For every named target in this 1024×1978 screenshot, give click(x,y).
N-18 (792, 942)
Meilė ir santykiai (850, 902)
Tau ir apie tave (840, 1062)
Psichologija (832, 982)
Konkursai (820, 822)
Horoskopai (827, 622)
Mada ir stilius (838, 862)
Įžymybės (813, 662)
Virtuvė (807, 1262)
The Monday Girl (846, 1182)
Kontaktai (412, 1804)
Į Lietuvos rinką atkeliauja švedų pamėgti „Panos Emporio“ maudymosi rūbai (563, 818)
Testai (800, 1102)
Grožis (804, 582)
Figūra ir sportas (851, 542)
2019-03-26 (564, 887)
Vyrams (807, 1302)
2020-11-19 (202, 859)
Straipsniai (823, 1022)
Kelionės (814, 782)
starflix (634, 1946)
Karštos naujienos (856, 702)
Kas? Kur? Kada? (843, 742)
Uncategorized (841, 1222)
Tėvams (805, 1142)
--
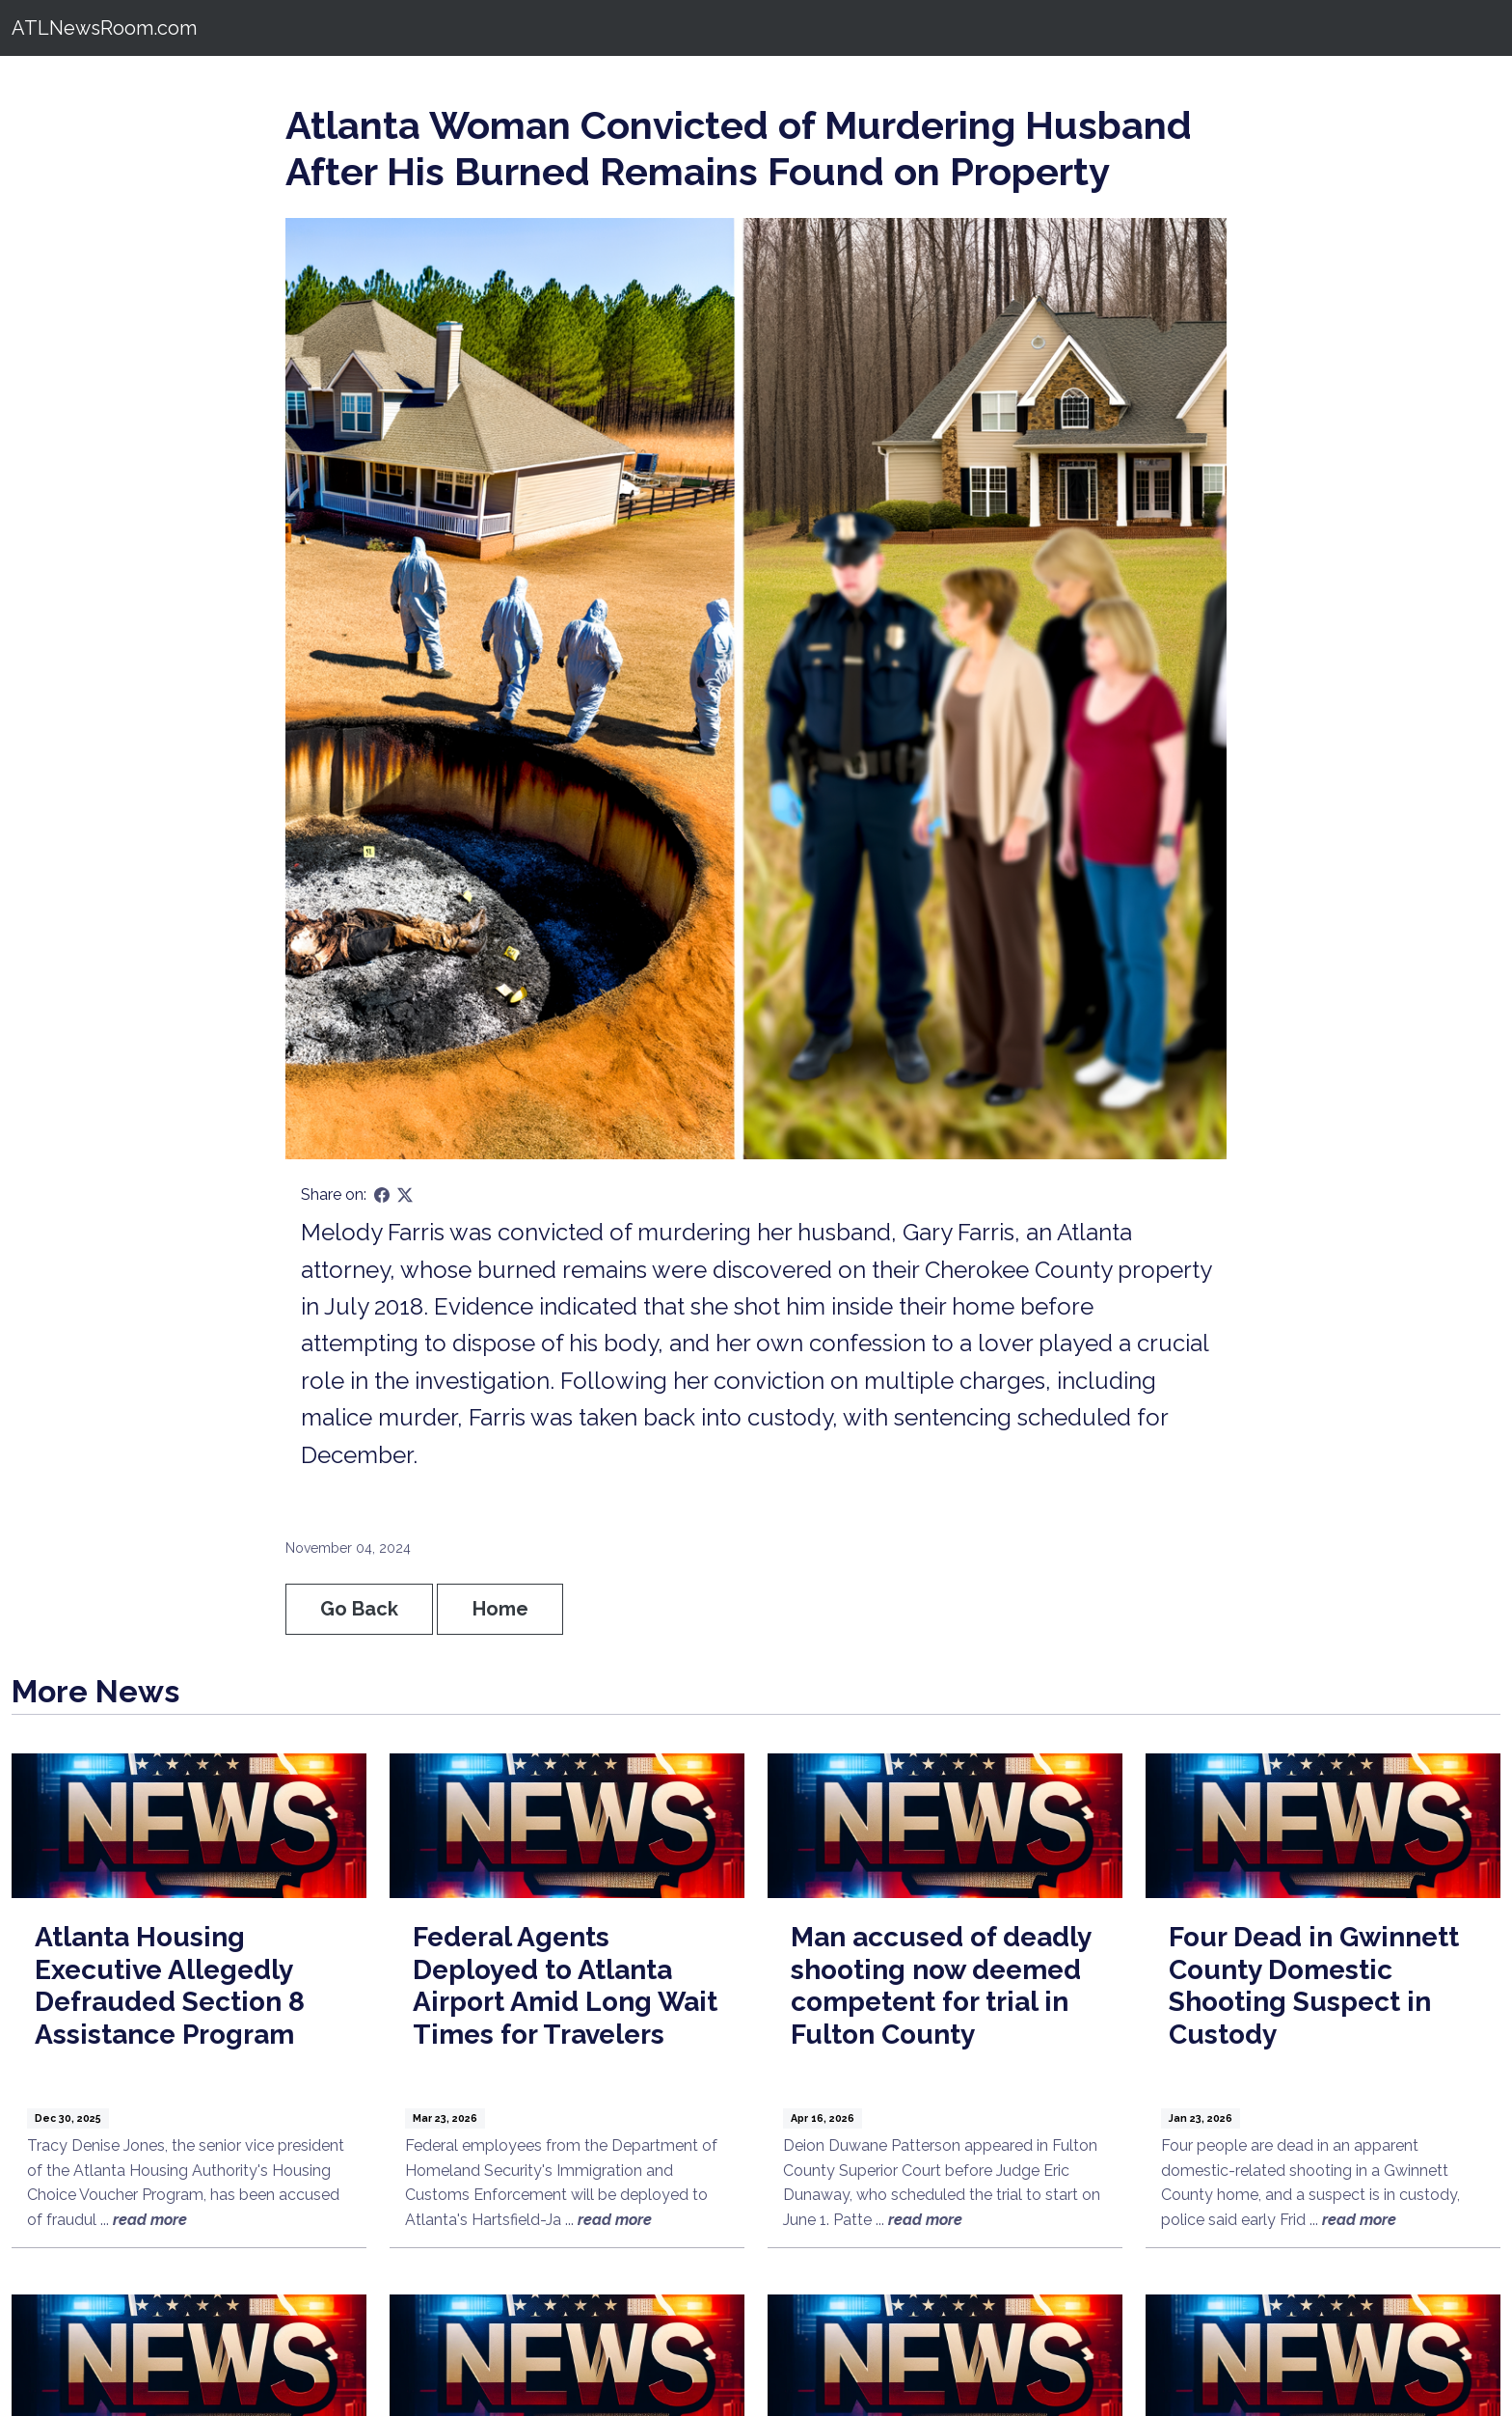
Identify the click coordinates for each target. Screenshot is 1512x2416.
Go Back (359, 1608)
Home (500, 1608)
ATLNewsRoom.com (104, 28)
==
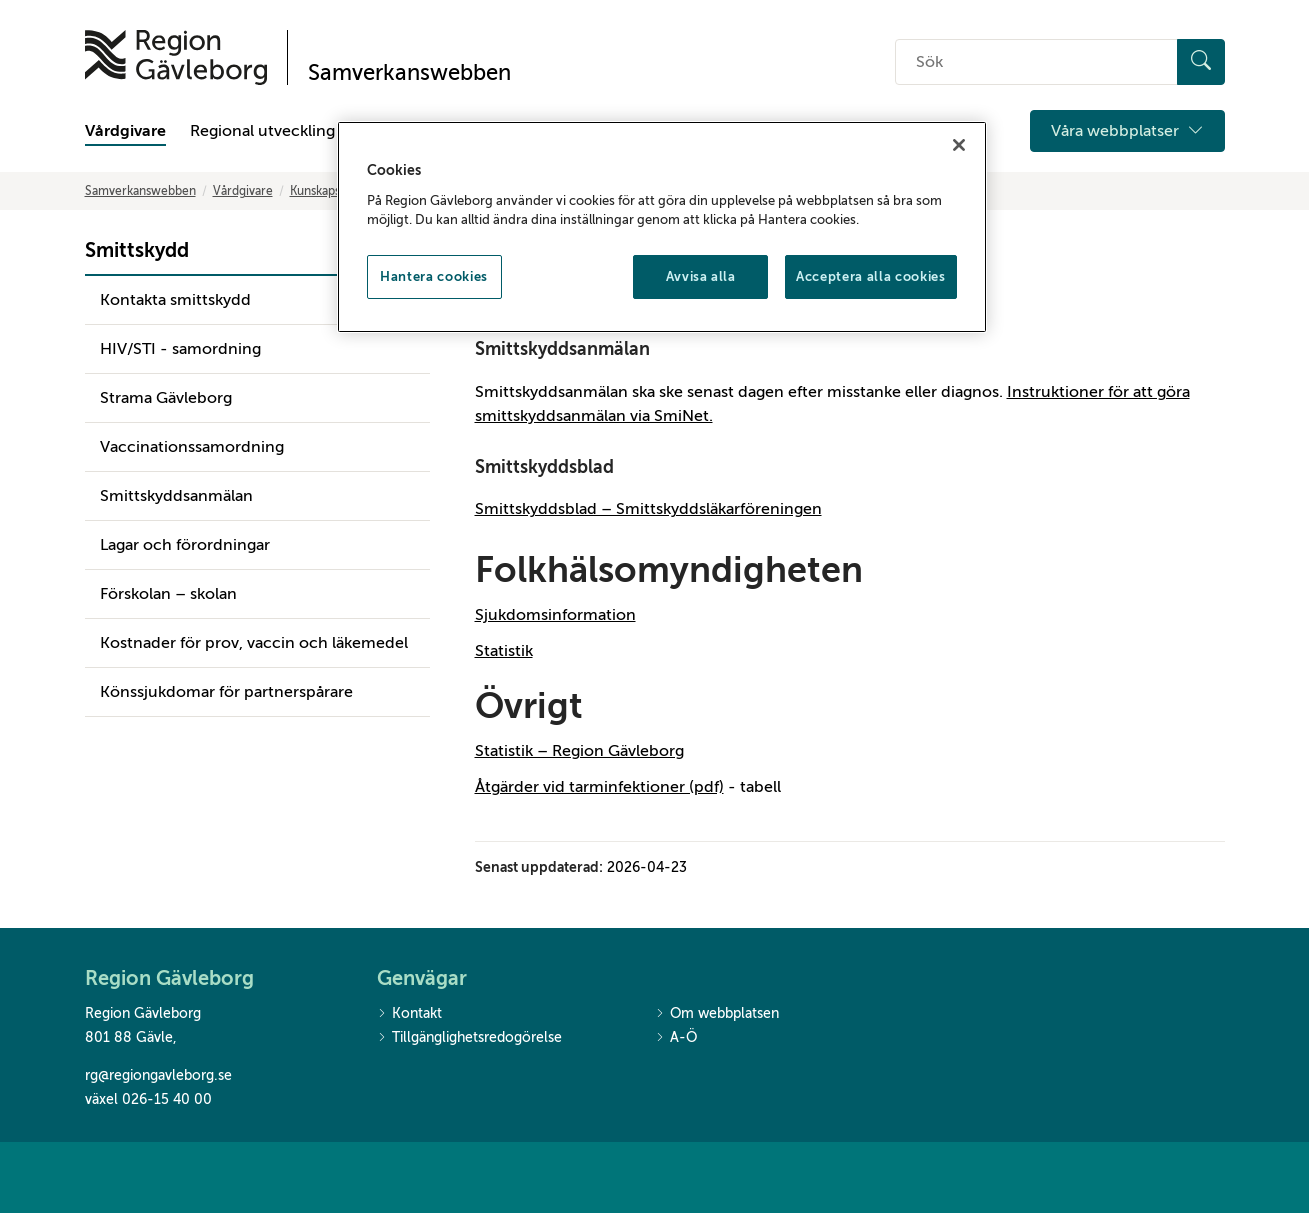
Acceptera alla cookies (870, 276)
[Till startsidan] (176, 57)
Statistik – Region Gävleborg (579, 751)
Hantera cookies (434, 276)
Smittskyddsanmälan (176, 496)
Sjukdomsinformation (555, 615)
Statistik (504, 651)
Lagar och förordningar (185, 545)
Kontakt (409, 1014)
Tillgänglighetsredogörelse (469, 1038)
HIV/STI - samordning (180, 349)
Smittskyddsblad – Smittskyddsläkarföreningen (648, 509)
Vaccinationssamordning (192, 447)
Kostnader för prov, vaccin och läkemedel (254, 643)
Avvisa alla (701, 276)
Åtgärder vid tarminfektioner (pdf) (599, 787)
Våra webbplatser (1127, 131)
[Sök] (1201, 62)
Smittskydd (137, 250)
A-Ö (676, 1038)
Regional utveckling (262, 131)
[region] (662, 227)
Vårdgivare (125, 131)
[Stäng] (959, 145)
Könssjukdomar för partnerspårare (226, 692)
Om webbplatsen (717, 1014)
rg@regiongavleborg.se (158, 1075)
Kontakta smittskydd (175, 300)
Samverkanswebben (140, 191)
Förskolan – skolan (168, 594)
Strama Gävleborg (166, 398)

> _Task directions_
Using the records above, write out exactly the lines between the one holding "For every named" and the one holding "Tėvams (805, 1142)", inclusive; leave everything else out.

> _Solution for this task_
For every named target in this 1024×1978 screenshot, give click(x,y).
N-18 (792, 942)
Meilė ir santykiai (850, 902)
Tau ir apie tave (840, 1062)
Psichologija (832, 982)
Konkursai (820, 822)
Horoskopai (827, 622)
Mada ir stilius (838, 862)
Įžymybės (813, 662)
Virtuvė (807, 1262)
The Monday Girl (846, 1182)
Kontaktai (412, 1804)
Į Lietuvos rinką atkeliauja švedų pamėgti „Panos Emporio“ maudymosi rūbai (563, 818)
Testai (800, 1102)
Grožis (804, 582)
Figūra ir sportas (851, 542)
2019-03-26 (564, 887)
Vyrams (807, 1302)
2020-11-19 (202, 859)
Straipsniai (823, 1022)
Kelionės (814, 782)
starflix (634, 1946)
Karštos naujienos (856, 702)
Kas? Kur? Kada? (843, 742)
Uncategorized (841, 1222)
Tėvams (805, 1142)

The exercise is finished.